▸ **EXERCISE**
Determine how many lines in these records hold "utilisation". Only the number is wanted.

▸ **EXERCISE MATERIAL**
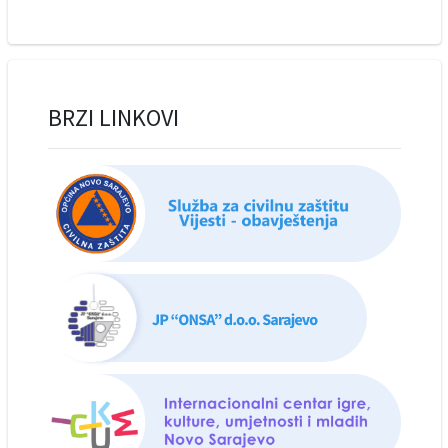
BRZI LINKOVI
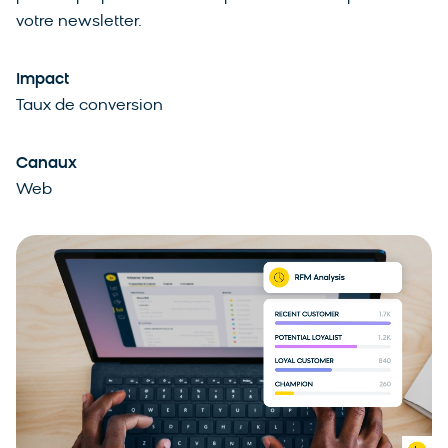
votre newsletter.
Impact
Taux de conversion
Canaux
Web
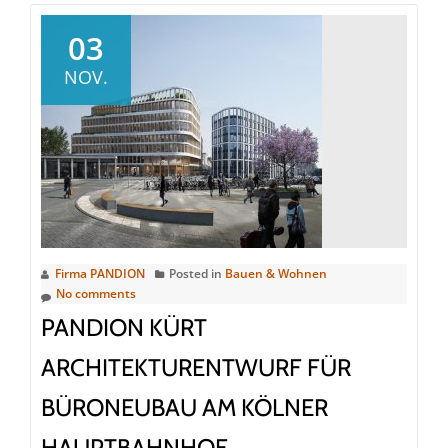
03
NOV.
Firma PANDION
Posted in
Bauen & Wohnen
No comments
PANDION KÜRT
ARCHITEKTURENTWURF FÜR
BÜRONEUBAU AM KÖLNER
HAUPTBAHNHOF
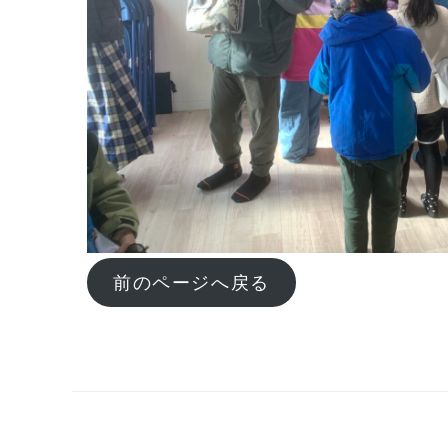
前のページへ戻る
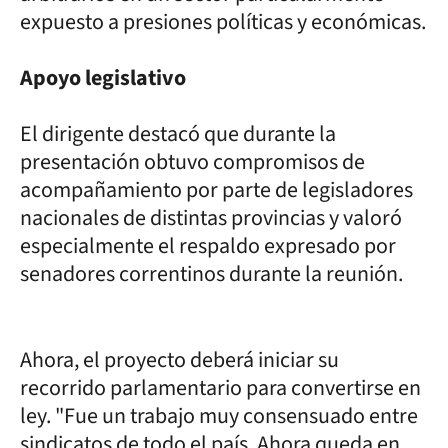
expuesto a presiones políticas y económicas.
Apoyo legislativo
El dirigente destacó que durante la
presentación obtuvo compromisos de
acompañamiento por parte de legisladores
nacionales de distintas provincias y valoró
especialmente el respaldo expresado por
senadores correntinos durante la reunión.
Ahora, el proyecto deberá iniciar su
recorrido parlamentario para convertirse en
ley. "Fue un trabajo muy consensuado entre
sindicatos de todo el país. Ahora queda en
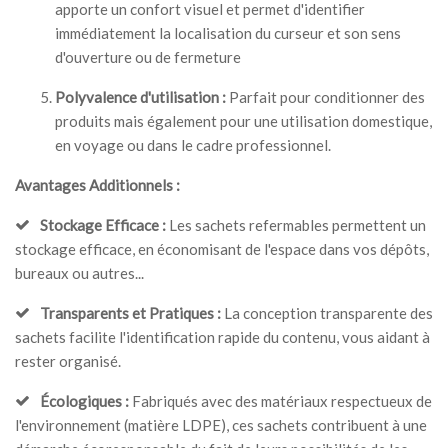
apporte un confort visuel et permet d'identifier
immédiatement la localisation du curseur et son sens
d'ouverture ou de fermeture
Polyvalence d'utilisation :
Parfait pour conditionner des
produits mais également pour une utilisation domestique,
en voyage ou dans le cadre professionnel.
Avantages Additionnels :
Stockage Efficace :
Les sachets refermables permettent un
stockage efficace, en économisant de l'espace dans vos dépôts,
bureaux ou autres...
Transparents et Pratiques :
La conception transparente des
sachets facilite l'identification rapide du contenu, vous aidant à
rester organisé.
Écologiques :
Fabriqués avec des matériaux respectueux de
l'environnement (matière LDPE), ces sachets contribuent à une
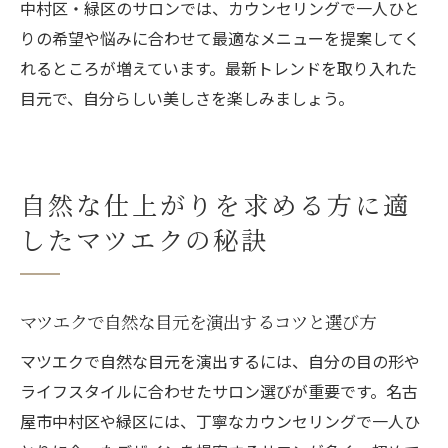
中村区・緑区のサロンでは、カウンセリングで一人ひと
りの希望や悩みに合わせて最適なメニューを提案してく
れるところが増えています。最新トレンドを取り入れた
目元で、自分らしい美しさを楽しみましょう。
自然な仕上がりを求める方に適
したマツエクの秘訣
マツエクで自然な目元を演出するコツと選び方
マツエクで自然な目元を演出するには、自分の目の形や
ライフスタイルに合わせたサロン選びが重要です。名古
屋市中村区や緑区には、丁寧なカウンセリングで一人ひ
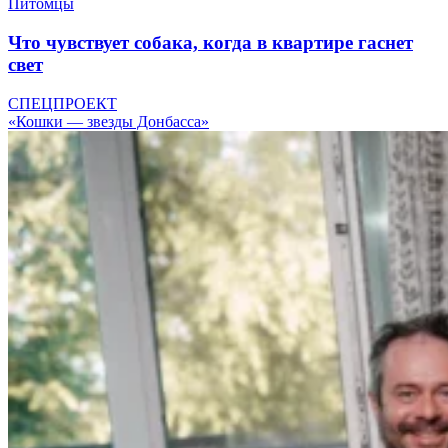
Питомцы
Что чувствует собака, когда в квартире гаснет
свет
СПЕЦПРОЕКТ
«Кошки — звезды Донбасса»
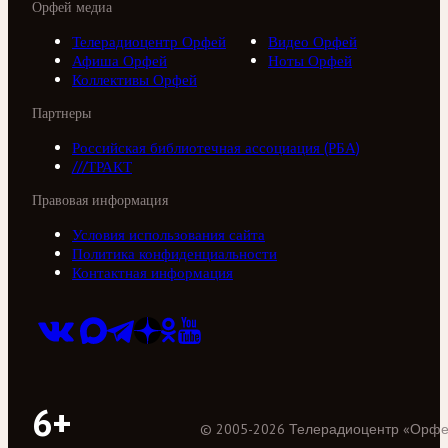
Орфей медиа
Телерадиоцентр Орфей
Видео Орфей
Афиша Орфей
Ноты Орфей
Коллективы Орфей
Партнеры
Российская библиотечная ассоциация (РБА)
///ТРАКТ
Правовая информация
Условия использования сайта
Политика конфиденциальности
Контактная информация
6+
©
2005
-
2026
Телерадиоцентр «Орф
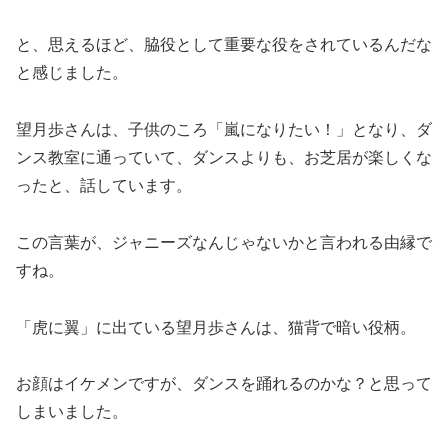
と、思えるほど、脇役として重要な役をされているんだな
と感じました。
望月歩さんは、子供のころ「嵐になりたい！」となり、ダ
ンス教室に通っていて、ダンスよりも、お芝居が楽しくな
ったと、話しています。
この言葉が、ジャニーズなんじゃないかと言われる由縁で
すね。
「虎に翼」に出ている望月歩さんは、猫背で暗い役柄。
お顔はイケメンですが、ダンスを踊れるのかな？と思って
しまいました。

▸ **REPLY**
2